Project

Profile

Help

Bug #6326

closed

Test stream-210: intermittent failure, possibly a multithreading problem

Added by Michael Kay 4 months ago. Updated 3 months ago.

Status:
Resolved
Priority:
Normal
Assignee:
Category:
Multithreading
Sprint/Milestone:
-
Start date:
2024-01-24
Due date:
% Done:

0%

Estimated time:
Legacy ID:
Applies to branch:
12, trunk
Fix Committed on Branch:
12, trunk
Fixed in Maintenance Release:
Platforms:
.NET, Java

Description

We have seen XSLT4.0 test case stream-210 fail as follows:

-s:source-document -t:stream-210
java.lang.NullPointerException
	at net.sf.saxon.expr.VariableReference.evaluateItem(VariableReference.java:610)
	at com.saxonica.ee.stream.StreamInstr.push(StreamInstr.java:272)
	at com.saxonica.ee.stream.StreamInstr$StreamInstrElaborator.lambda$elaborateForPush$0(StreamInstr.java:348)
	at net.sf.saxon.expr.instruct.FixedElement$FixedElementElaborator.lambda$elaborateForPush$0(FixedElement.java:640)
	at net.sf.saxon.expr.instruct.ResultDocument.processInstruction(ResultDocument.java:403)
	at com.saxonica.config.EnterpriseConfiguration.lambda$processResultDocument$1(EnterpriseConfiguration.java:1926)
	at java.base/java.util.concurrent.FutureTask.run(FutureTask.java:264)
	at java.base/java.util.concurrent.Executors$RunnableAdapter.call(Executors.java:515)
	at java.base/java.util.concurrent.FutureTask.run(FutureTask.java:264)
	at java.base/java.util.concurrent.ThreadPoolExecutor.runWorker(ThreadPoolExecutor.java:1128)
	at java.base/java.util.concurrent.ThreadPoolExecutor$Worker.run(ThreadPoolExecutor.java:628)
	at java.base/java.lang.Thread.run(Thread.java:829)

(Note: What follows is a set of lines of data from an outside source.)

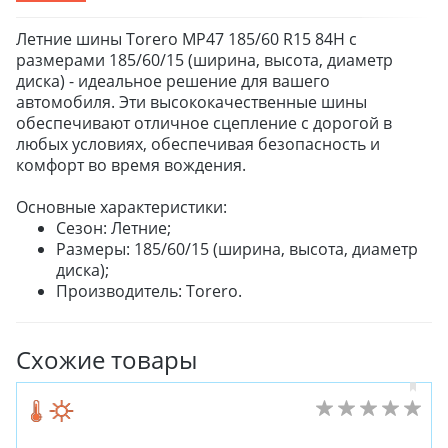
Летние шины Torero MP47 185/60 R15 84H с
размерами 185/60/15 (ширина, высота, диаметр
диска) - идеальное решение для вашего
автомобиля. Эти высококачественные шины
обеспечивают отличное сцепление с дорогой в
любых условиях, обеспечивая безопасность и
комфорт во время вождения.
Основные характеристики:
Сезон: Летние;
Размеры: 185/60/15 (ширина, высота, диаметр
диска);
Производитель: Torero.
Схожие товары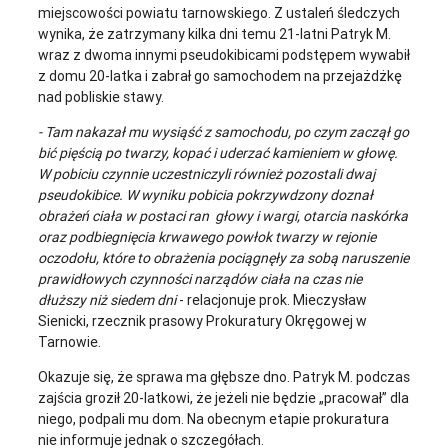
miejscowości powiatu tarnowskiego. Z ustaleń śledczych
wynika, że zatrzymany kilka dni temu 21-latni Patryk M.
wraz z dwoma innymi pseudokibicami podstępem wywabił
z domu 20-latka i zabrał go samochodem na przejażdżkę
nad pobliskie stawy.
- Tam nakazał mu wysiąść z samochodu, po czym zaczął go
bić pięścią po twarzy, kopać i uderzać kamieniem w głowę.
W pobiciu czynnie uczestniczyli również pozostali dwaj
pseudokibice. W wyniku pobicia pokrzywdzony doznał
obrażeń ciała w postaci ran głowy i wargi, otarcia naskórka
oraz podbiegnięcia krwawego powłok twarzy w rejonie
oczodołu, które to obrażenia pociągnęły za sobą naruszenie
prawidłowych czynności narządów ciała na czas nie
dłuższy niż siedem dni
- relacjonuje prok. Mieczysław
Sienicki, rzecznik prasowy Prokuratury Okręgowej w
Tarnowie.
Okazuje się, że sprawa ma głębsze dno. Patryk M. podczas
zajścia groził 20-latkowi, że jeżeli nie będzie „pracował” dla
niego, podpali mu dom. Na obecnym etapie prokuratura
nie informuje jednak o szczegółach.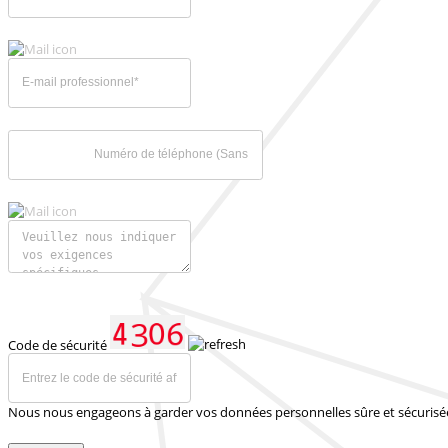
Code de sécurité
Nous nous engageons à garder vos données personnelles sûre et sécurisé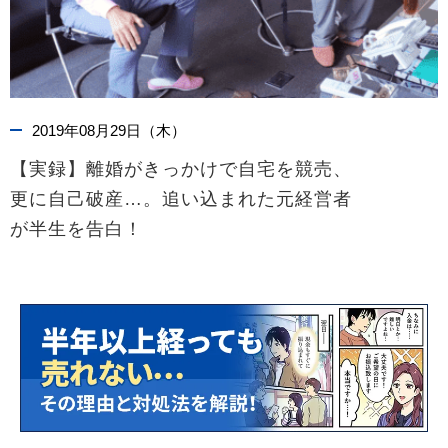
2019年08月29日（木）
【実録】離婚がきっかけで自宅を競売、
更に自己破産…。追い込まれた元経営者
が半生を告白！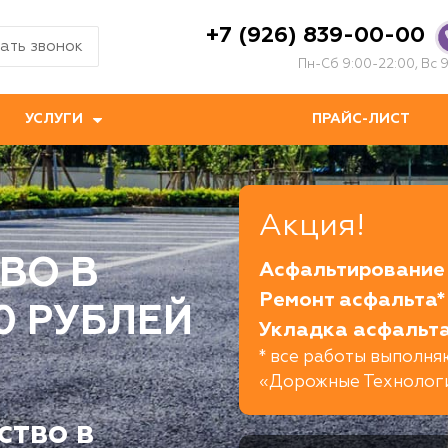
+7 (926) 839-00-00
ать звонок
Пн-Сб 9:00-22:00, Вс 9
УСЛУГИ
ПРАЙС-ЛИСТ
Акция!
ВО В
Асфальтирование 
Ремонт асфальта*
20 РУБЛЕЙ
Укладка асфальта
* все работы выполн
«Дорожные Технолог
ство в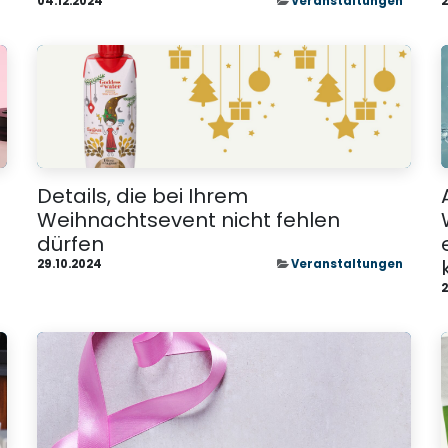
04.12.2024
Veranstaltungen
2
Details, die bei Ihrem
Weihnachtsevent nicht fehlen
dürfen
29.10.2024
Veranstaltungen
2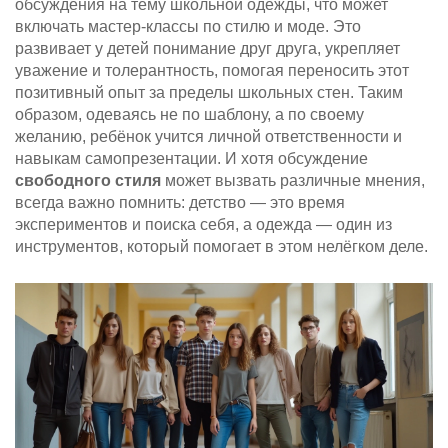
обсуждения на тему школьной одежды, что может
включать мастер-классы по стилю и моде. Это
развивает у детей понимание друг друга, укрепляет
уважение и толерантность, помогая переносить этот
позитивный опыт за пределы школьных стен. Таким
образом, одеваясь не по шаблону, а по своему
желанию, ребёнок учится личной ответственности и
навыкам самопрезентации. И хотя обсуждение
свободного стиля
может вызвать различные мнения,
всегда важно помнить: детство — это время
экспериментов и поиска себя, а одежда — один из
инструментов, который помогает в этом нелёгком деле.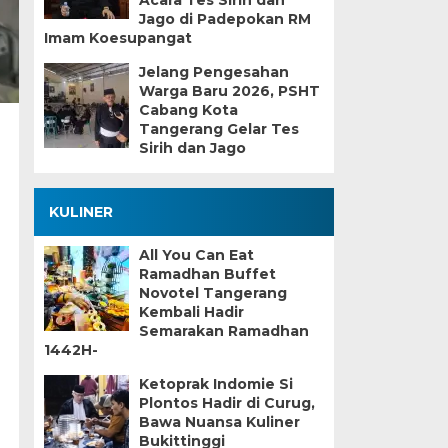
Acara Tes Sirih dan
Jago di Padepokan RM
Imam Koesupangat
Jelang Pengesahan
Warga Baru 2026, PSHT
Cabang Kota
Tangerang Gelar Tes
Sirih dan Jago
KULINER
All You Can Eat
Ramadhan Buffet
Novotel Tangerang
Kembali Hadir
Semarakan Ramadhan
1442H-
Ketoprak Indomie Si
Plontos Hadir di Curug,
Bawa Nuansa Kuliner
Bukittinggi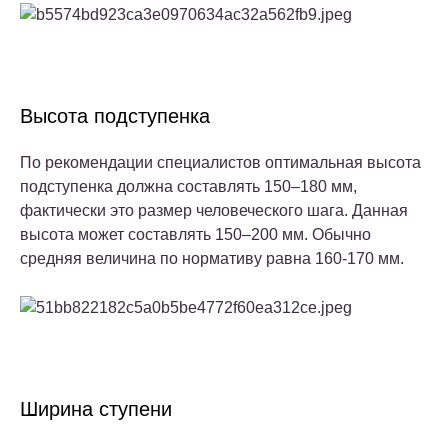
Высота подступенка
По рекомендации специалистов оптимальная высота
подступенка должна составлять 150–180 мм,
фактически это размер человеческого шага. Данная
высота может составлять 150–200 мм. Обычно
средняя величина по нормативу равна 160-170 мм.
Ширина ступени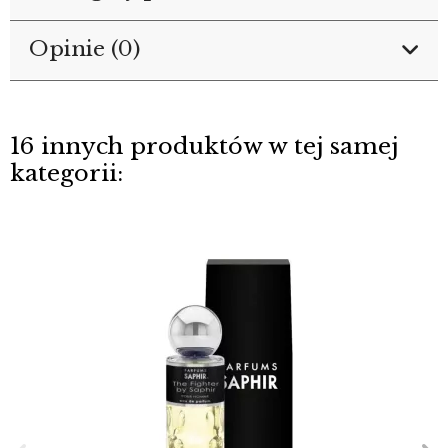
Opinie (0)
16 innych produktów w tej samej
kategorii: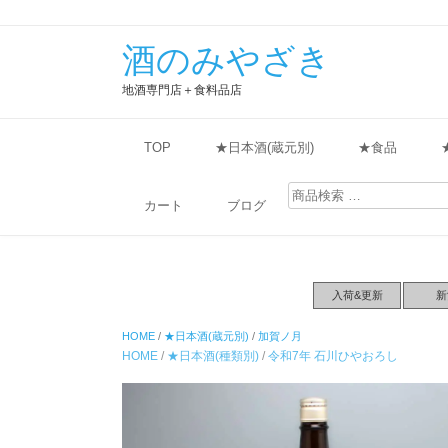
酒のみやざき
地酒専門店＋食料品店
TOP
★日本酒(蔵元別)
★食品
検
索
カート
ブログ
対
象:
入荷&更新
新
HOME
/
★日本酒(蔵元別)
/
加賀ノ月
HOME
/
★日本酒(種類別)
/
令和7年 石川ひやおろし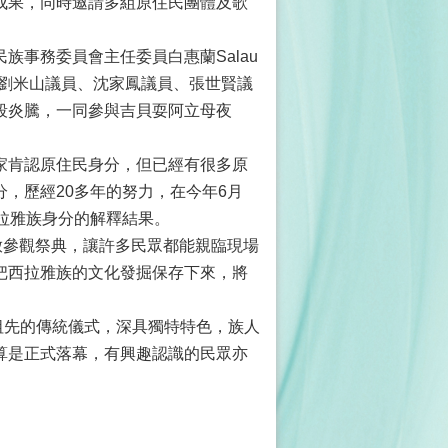
成果，同時邀請多組原住民團體及歌
事務委員會主任委員白惠蘭Salau
翰議員、劉米山議員、沈家鳳議員、張世賢議
段炎騰，一同參與吉貝耍阿立母夜
家肯認原住民身分，但已經有很多原
，歷經20多年的努力，在今年6月
拉雅族身分的解釋結果。
今年開放參觀祭典，讓許多民眾都能親臨現場
把西拉雅族的文化發掘保存下來，將
懷祖先的傳統儀式，深具獨特特色，族人
算是正式落幕，有興趣認識的民眾亦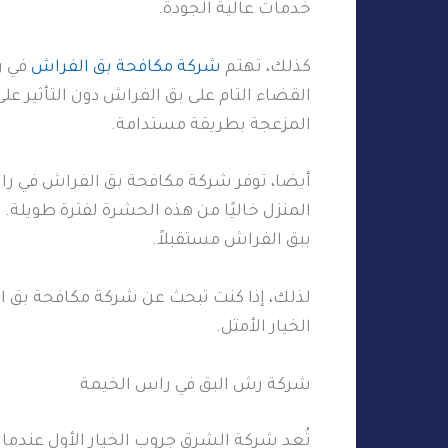
خدمات عالية الجودة.
كذلك، تهتم
شركة مكافحة بق الفراش
في ر
القضاء التام على بق الفراش دون التأثير 
المزعجة بطريقة مستدامة.
أيضا، توفر شركة مكافحة بق الفراش في را
المنزل خاليًا من هذه الحشرة لفترة طويلة.
ببق الفراش مستقبلاً.
لذلك، إذا كنت تبحث عن شركة مكافحة بق ا
الخيار الأمثل.
شركة رش البق في راس الخيمة
تُعد شركة الشرق جروب الخيار الأول عندما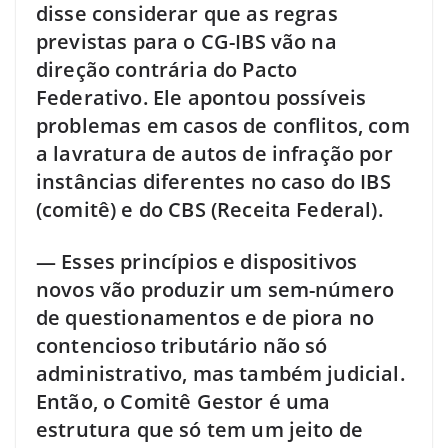
disse considerar que as regras
previstas para o CG-IBS vão na
direção contrária do Pacto
Federativo. Ele apontou possíveis
problemas em casos de conflitos, com
a lavratura de autos de infração por
instâncias diferentes no caso do IBS
(comitê) e do CBS (Receita Federal).
— Esses princípios e dispositivos
novos vão produzir um sem-número
de questionamentos e de piora no
contencioso tributário não só
administrativo, mas também judicial.
Então, o Comitê Gestor é uma
estrutura que só tem um jeito de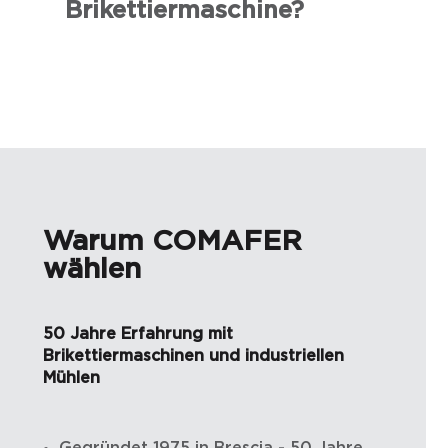
Brikettiermaschine?
Warum COMAFER
wählen
50 Jahre Erfahrung mit
Brikettiermaschinen und industriellen
Mühlen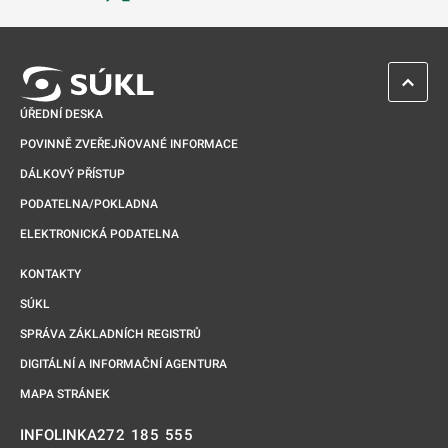
Odkaz se otevře na nové kartě
ZPĚT 
ÚŘEDNÍ DESKA
POVINNĚ ZVEŘEJŇOVANÉ INFORMACE
DÁLKOVÝ PŘÍSTUP
PODATELNA/POKLADNA
ELEKTRONICKÁ PODATELNA
KONTAKTY
SÚKL
SPRÁVA ZÁKLADNÍCH REGISTRŮ
DIGITÁLNÍ A INFORMAČNÍ AGENTURA
MAPA STRÁNEK
272 185 555
INFOLINKA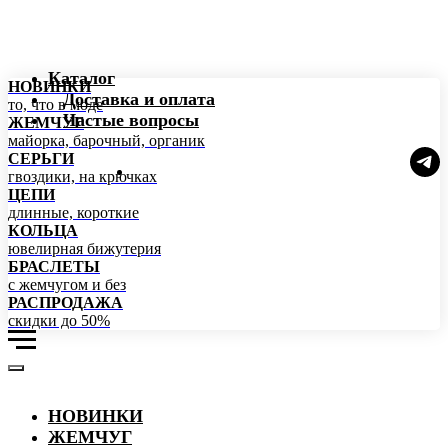
Каталог
НОВИНКИ
Доставка и оплата
то, что в моде
Частые вопросы
ЖЕМЧУГ
майорка, барочный, органик
СЕРЬГИ
гвоздики, на крючках
ЦЕПИ
длинные, короткие
КОЛЬЦА
ювелирная бижутерия
БРАСЛЕТЫ
с жемчугом и без
РАСПРОДАЖА
скидки до 50%
НОВИНКИ
ЖЕМЧУГ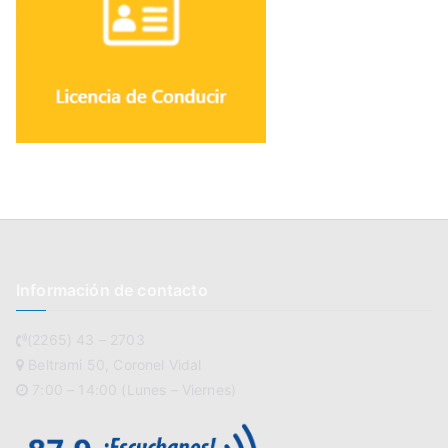
Información de contacto
(2265) 43 – 2703
Beltrami 50, Coronel Vidal
7:00 – 14:00 (Lunes – Viernes)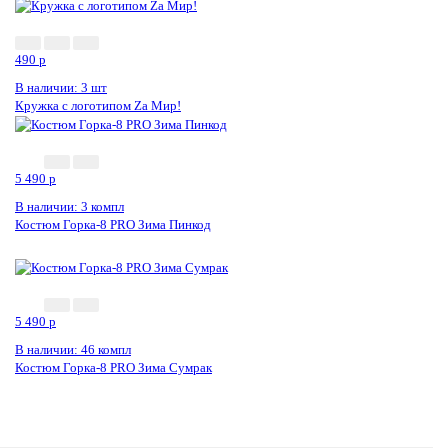
Новинка
490
p
В наличии: 3 шт
Кружка с логотипом Zа Мир!
5 490
p
В наличии: 3 компл
Костюм Горка-8 PRO Зима Пинкод
5 490
p
В наличии: 46 компл
Костюм Горка-8 PRO Зима Сумрак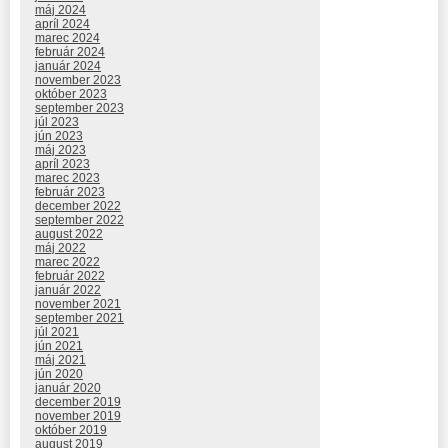
máj 2024
apríl 2024
marec 2024
február 2024
január 2024
november 2023
október 2023
september 2023
júl 2023
jún 2023
máj 2023
apríl 2023
marec 2023
február 2023
december 2022
september 2022
august 2022
máj 2022
marec 2022
február 2022
január 2022
november 2021
september 2021
júl 2021
jún 2021
máj 2021
jún 2020
január 2020
december 2019
november 2019
október 2019
august 2019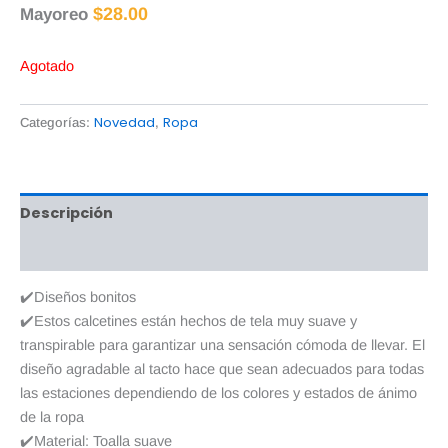
$
28.00
Mayoreo
Agotado
Novedad
Ropa
Categorías:
,
Descripción
Valoraciones (0)
✔️Diseños bonitos
✔️Estos calcetines están hechos de tela muy suave y
transpirable para garantizar una sensación cómoda de llevar. El
diseño agradable al tacto hace que sean adecuados para todas
las estaciones dependiendo de los colores y estados de ánimo
de la ropa
✔️Material: Toalla suave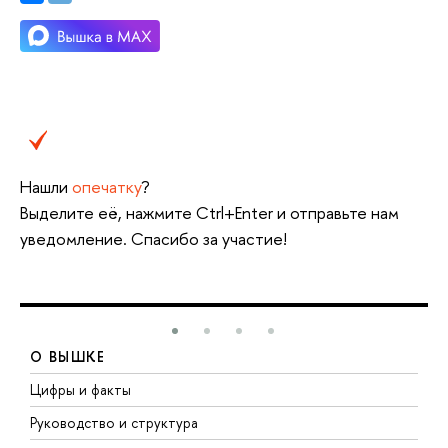
Нашли
опечатку
?
Выделите её, нажмите Ctrl+Enter и отправьте нам
уведомление. Спасибо за участие!
О ВЫШКЕ
Цифры и факты
Л
Руководство и структура
Д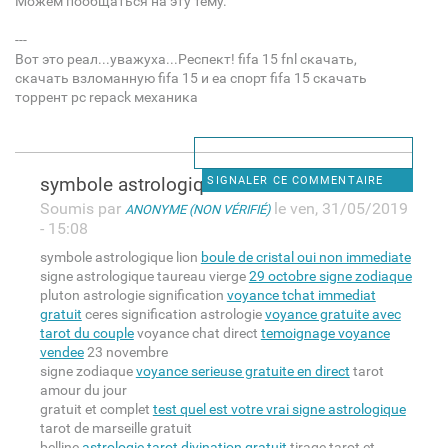
Можем пообщаться на эту тему.
---
Вот это реал...уважуха...Респект! fifa 15 fnl скачать,
скачать взломанную fifa 15 и еа спорт fifa 15 скачать
торрент pc repack механика
symbole astrologique lion
SIGNALER CE COMMENTAIRE
Soumis par
le ven, 31/05/2019
ANONYME (NON VÉRIFIÉ)
- 15:08
symbole astrologique lion
boule de cristal oui non immediate
signe astrologique taureau vierge
29 octobre signe zodiaque
pluton astrologie signification
voyance tchat immediat
gratuit
ceres signification astrologie
voyance gratuite avec
tarot du couple
voyance chat direct
temoignage voyance
vendee
23 novembre
signe zodiaque
voyance serieuse gratuite en direct
tarot
amour du jour
gratuit et complet
test quel est votre vrai signe astrologique
tarot de marseille gratuit
belline
astrologie tarot divination gratuit
tirage tarot et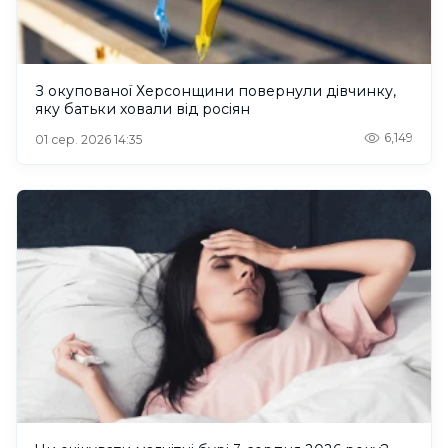
З окупованої Херсонщини повернули дівчинку,
яку батьки ховали від росіян
6,149
01 сер. 2026 14:35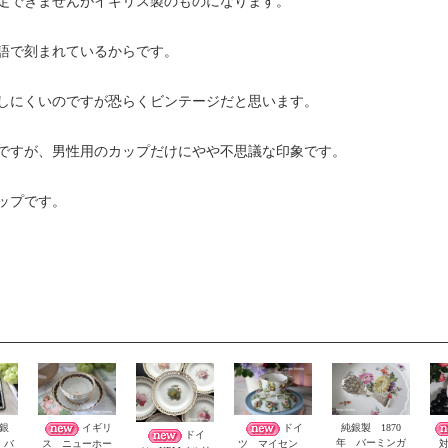
定できませんがイギリス製のものになります。
語で刻まれているからです。
しにくいのですが恐らくビンテージだと思います。
ですが、男性用のカップだけにやや不思議な印象です。
ップです。
銀
イギリ
ドイ
純銀製 1870
ドイ
年 バーミンガ
 バ
ス ニューホー
ツ マイセン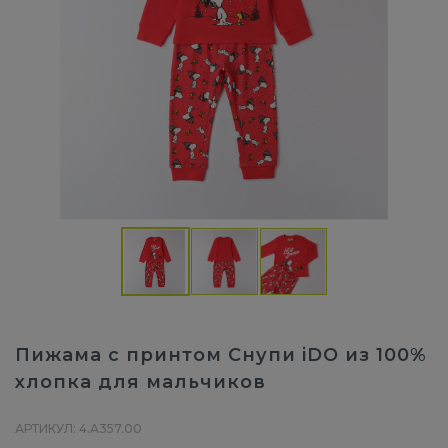
Пижама с принтом Снупи iDO из 100%
хлопка для мальчиков
АРТИКУЛ: 4.A357.00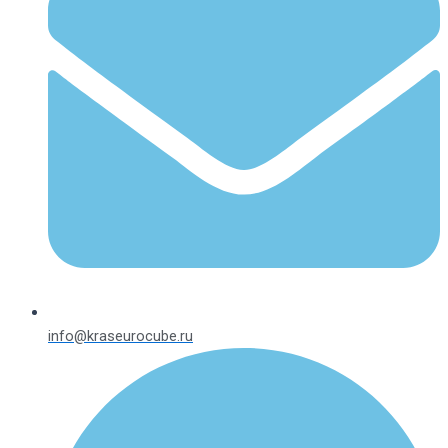
info@kraseurocube.ru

I haven't been able to reproduce the problem, but from the stack trace it looks suspiciously like a multithreading issue.

Actions #1

Updated by Michael Kay 4 months ago

Let's start with what the test is doing:

    <xsl:param name="extract-products" as="xs:string*" select="'product-1', 'product-3'"/>
    
    <xsl:param name="input-uri" as="xs:string" select="'stream-210.xml'"/>
    
    <xsl:template name="xsl:initial-template">
        <xsl:iterate select="$extract-products">
            <xsl:variable name="product-type" as="xs:string" select="."/>
            <xsl:result-document href="{$product-type}-result.xml">
                <root>
                    <xsl:source-document streamable="true" href="{$input-uri}">
                        <xsl:for-each select="*/product[@type = $product-type]">
                            <xsl:copy-of select="."/>
                        </xsl:for-each>
                    </xsl:source-document>
                </root>
            </xsl:result-document>
        </xsl:iterate>
    </xsl:template>

So for each of two selected product codes, it is creating a result document, doing a streaming pass over the input to select records with that product type, and outputting information connected with that product. The input XML contains 5 products, including two of type product-1 and one of type product-3.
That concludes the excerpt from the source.